Entrou em vigor esta quarta-feira uma das leis de aborto mais radicais nos Estados Unidos (EUA). No Estado do Texas passou a ser proibido abortar depois de seis semanas de gravidez, mesmo em casos de violação ou incesto. A medida permite também que qualquer cidadão possa processar quem realizou, ajudou ou incentivou ao procedimento — abrindo “quase que uma caça ao tesouro.”
Gregg Abbot, o governador republicano do Texas, considera que estará a “salvar muitas vidas à devastação do aborto”, sendo que as seis semanas de gravidez marcam o período em que o feto desenvolve batimento cardíaco.
Contudo, para além das pacientes poderem ser processadas, também os médicos, funcionários de clínicas, alguém que ajude a pagar o procedimento ou até mesmo motoristas da Uber que transportem a paciente até uma clínica de aborto podem ser constituídos arguidos.
Quanto aos delatores, pode esperar-lhes uma “recompensa”de até 10.000 dólares (cerca de 8.444 euros) por terem denunciado o caso. “Caçadores de recompensas” é o nome que os ativistas pró-aborto têm usado para descrever este tipo de pessoas.
Segundo um estudo do Centro de Controlo e Prevenção de Doença, cerca de 64% dos abortos no Texas ocorrem depois das seis semanas — período também marcado pelo desconhecimento da mulher quanto à sua gravidez.
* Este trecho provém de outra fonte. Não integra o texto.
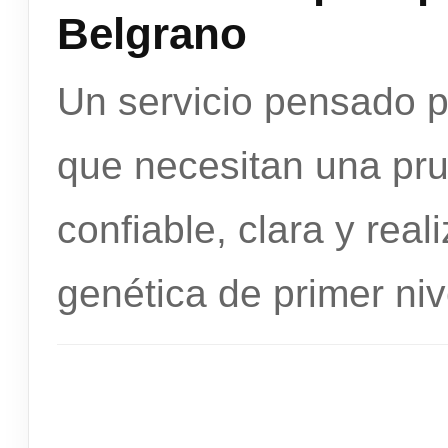
Belgrano
Un servicio pensado 
que necesitan una pr
confiable, clara y rea
genética de primer niv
Passa, assim, a ser proibido quase totalmente o aborto no Estado segundo a nova lei, conhecida como Senate Bill 8 (SB8).
Para além disto, segundo uma pesquisa realizada pela Sexual Assault Survivors’ Task Force (Task Force de Sobreviventes de Agressão Sexual, numa tradução à letra), 91% das mulheres do Texas não reportam à polícia quando são violadas. O que significa que, com esta nova lei, o número de bebés a nascer sobre estas circunstâncias aumentará, bem como o número de mulheres obrigadas a levar gravidezes frutos de abusos sexuais até ao fim.
“O acesso ao aborto vai ser um caos absoluto”, disse Amanda Williams, diretora executiva do grupo de apoio ao aborto Lilith Fund, que tentou bloquear a lei. “Infelizmente, muitas pessoas que precisam do procedimento não vão poder fazê-lo. A medida vai obrigar a maioria dos pacientes que têm recursos a sair do Estado para o procurar”, concluiu.
Contudo, quem não tem possibilidade financeira terá de recorrer a métodos alternativos, longe da vista dos delatores, para poder concluir o aborto. O médico Ghazaleh Moayedi, que realiza interrupções voluntárias da gravidez, referiu também, em entrevista ao The Guardian, que o seu maior receio é não conseguir “garantir que as pessoas mais vulneráveis na comunidade, as pacientes negras e latinas, que já têm mais riscos pelos obstáculos logísticos e financeiros, consigam o acompanhamento de que precisam.”
Nenhuma medida semelhante entrou em vigor em qualquer Estado norte-americano desde 1973, quando o Supremo Tribunal aprovou a lei Roe v. Wade — que consagrava o direito constitucional ao aborto.
Joe Biden promete proteger direito ao aborto e condena nova lei
O Presidente norte-americano Joe Biden condenou a lei texana e prometeu que a sua administração irá lutar para proteger o direito constitucional de realizar um aborto — em vigor há quase 50 anos.
“A lei do Texas vai prejudicar o acesso das mulheres aos cuidados de saúde de que precisam, particularmente em comunidade de pessoas de cor e de indivíduos com baixos rendimentos”, declarou o Presidente em comunicado citado pelo mesmo jornal.
“E, escandalosamente, [essa lei] delegou aos cidadãos particulares o poder de abrirem processos judiciais contra quem acreditem ter ajudado outra pessoa a conseguir um aborto”, lamentou.